ARLINGTON, Texas — Give Oklahoma State head coach Mike Gundy and Missouri head coach Gary Pinkel credit.
They’ve said all the right things leading up to Friday’s AT&T Cotton Bowl at AT&T Stadium.
The coaches, along with the players for each team, have talked about how great they’ve been treated by bowl officials. They’ve talked about the tradition of the bowl. They’ve talked about how the game is BCS-like because of the build up to the game.
But bowl games are often decided by which team is the most motivated and that’s a huge question for both of the Cotton Bowl teams. While the game is BCS like, both teams had real BCS bowl hopes less than a month ago only to see them go away with losses to Oklahoma (for Oklahoma State) and Auburn (for Missouri).

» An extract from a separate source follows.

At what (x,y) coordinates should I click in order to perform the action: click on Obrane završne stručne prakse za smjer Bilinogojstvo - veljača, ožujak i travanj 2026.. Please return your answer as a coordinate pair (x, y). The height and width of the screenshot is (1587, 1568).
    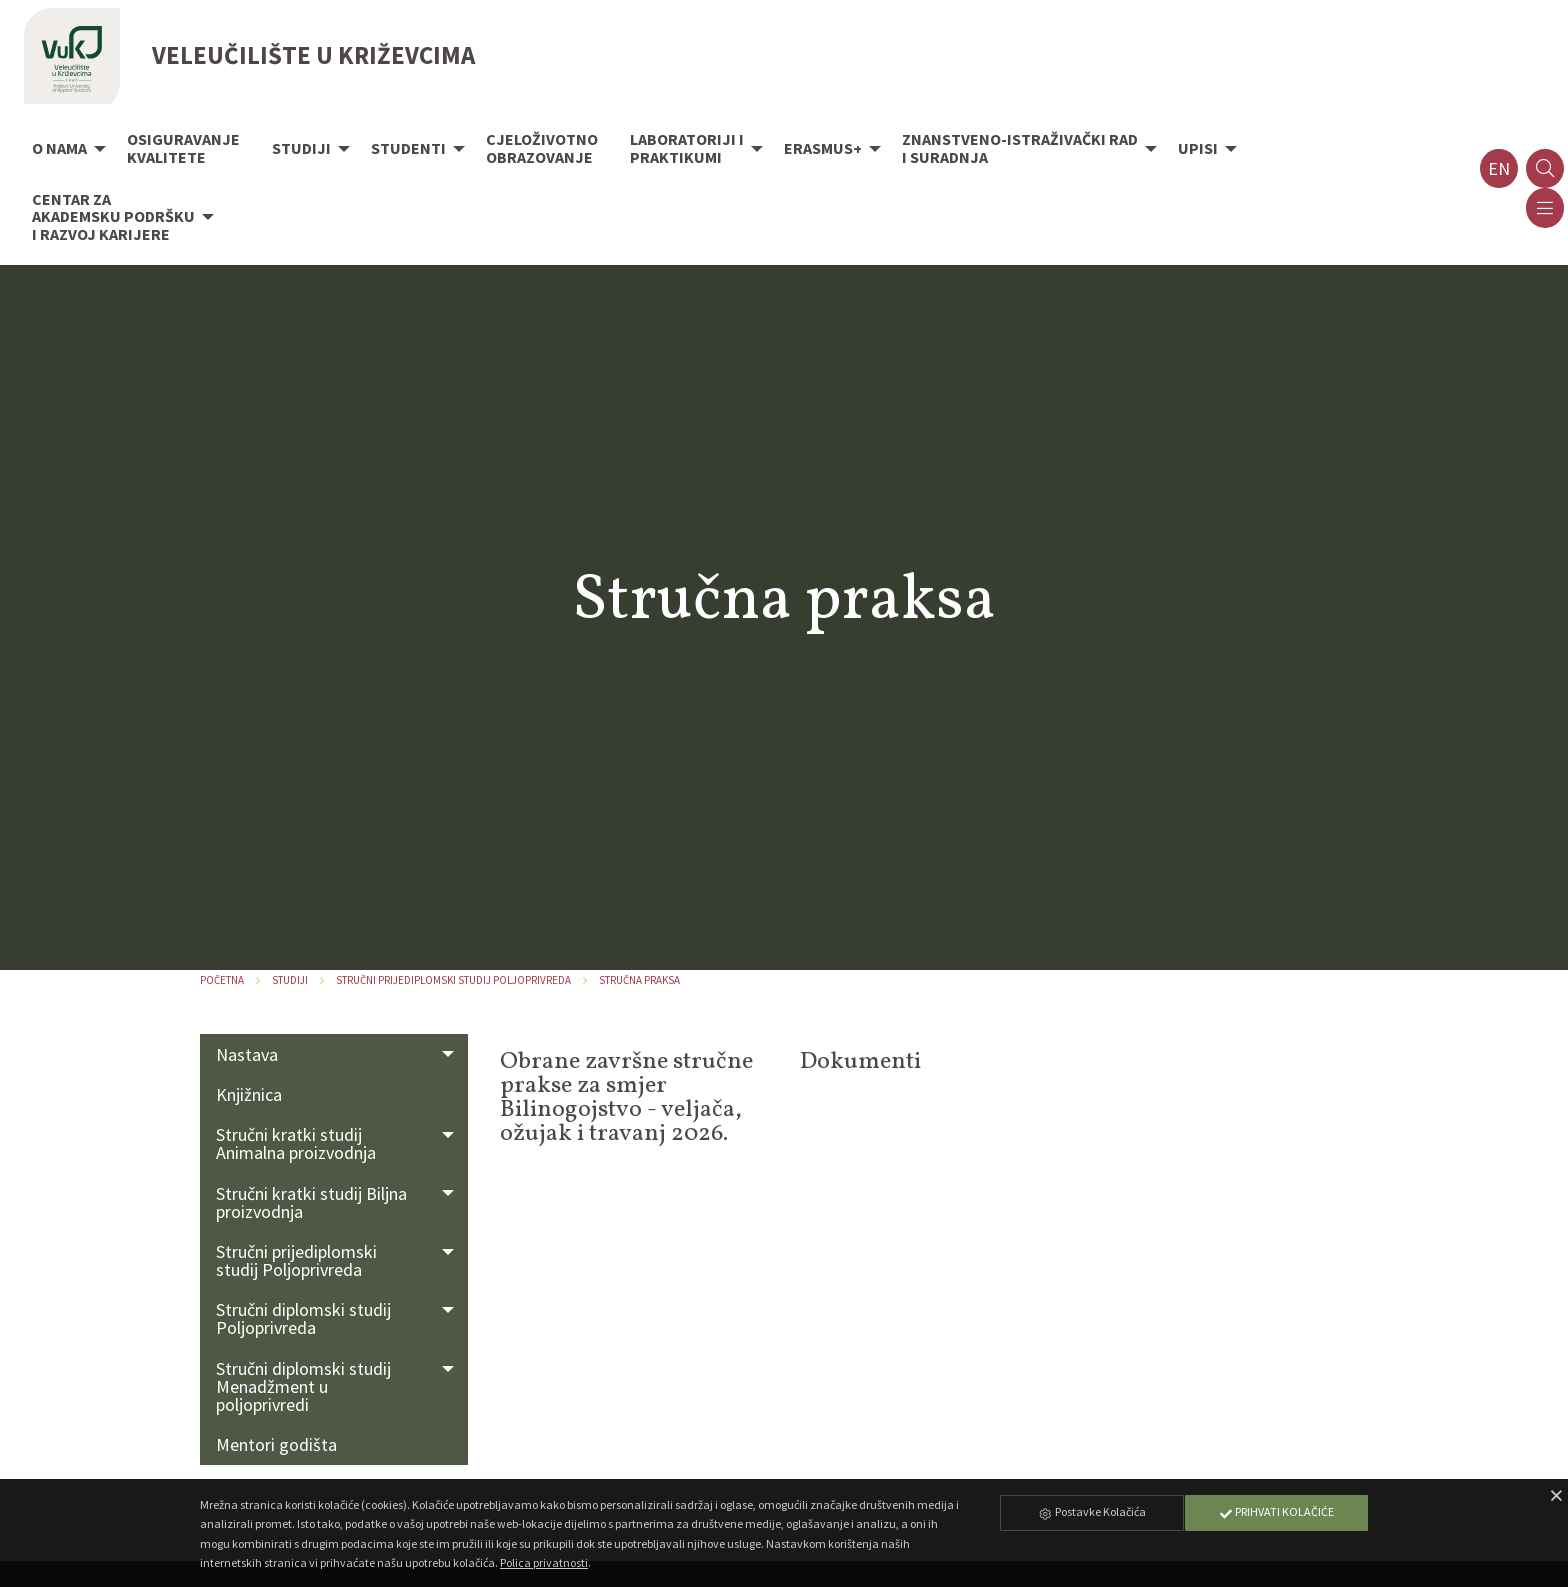     Looking at the image, I should click on (626, 1098).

Getting up to a game that has a BCS feel without being an actual BCS game will be key and both teams know that.
"The coaches did a good job of kind of getting us away from the game for a few days after we played OU and letting us all relax and get that game out of our minds," Oklahoma State quarterback Clint Chelf said. "After that, we came back and we knew we were going to play a tough opponent in Missouri and so we had to move on quickly. We’re certainly motivated. Any time you have 28 seniors, you want to go out and win your last game. I think we all understand that. The younger guys, it’s a big point with them that they want to send us out with a victory. I think we’re extremely motivated."
Helping that motivation is the fact that both teams still have plenty to prove too.
The game is a matchup pitting teams from the best conference in the country (the SEC) and a conference that believes it belongs in that conversation (Big 12). It also pits teams that despite lofty national rankings (eighth for Missouri, 13th for Oklahoma State) still have questions about how good they really are.
Missouri (11-2) wasn’t even ranked when the season began and Oklahoma State (10-2) stumbled early in the season with a shocking loss to West Virginia. The Cowboys must regain their focus after having a seven-game winning streak snapped with a stunning 34-24 loss to Oklahoma with Big 12 title on the line.
"To end the season with 12 wins it would be really special for this team after last year finishing 5-7," said Missouri defensive end Michael Sam. "Being 11-2 right now, and going to the Cotton Bowl, winning would be a huge finish for us and for this senior class who got us back on the winning track."
One angle both coaches have downplayed is the SEC vs. Big 12 matchup. The SEC is 5-1 this bowl season and has a team playing for the national title. The Big 12 is 2-2.
The Tigers are in a unique spot because two seasons ago they could have represented the Big 12 in the game. But now getting caught up in a which conference is better debate would take away from the game preparation and both believe that’s more important than conference bragging rights.
"The SEC is a great league," Pinkel said. "The only comment I ever made was we had great teams in both leagues. In my opinion, there were more great teams (in the SEC). We have 14 teams now in our league, and that was it. They (the Big 12) have got great coaches. The great teams are great teams regardless of what league they’re in. So the Big 12 is a great conference; so is the SEC."
Gundy didn’t buy into the conference showdown either.
"I guess from a media and a fan standpoint, I should say yes," he said Thursday morning. "But I hate to say that — you know, every game I said, ‘This is a big game for us.’ And I said this throughout the year in the media. And I may not be stimulating enough interest out there. But no matter who we’re playing, we ask our coaches and our players to commit to preparation for every game and the SEC and the Big 12 obviously are very strong conferences that have had tremendous success over the last six, eight years."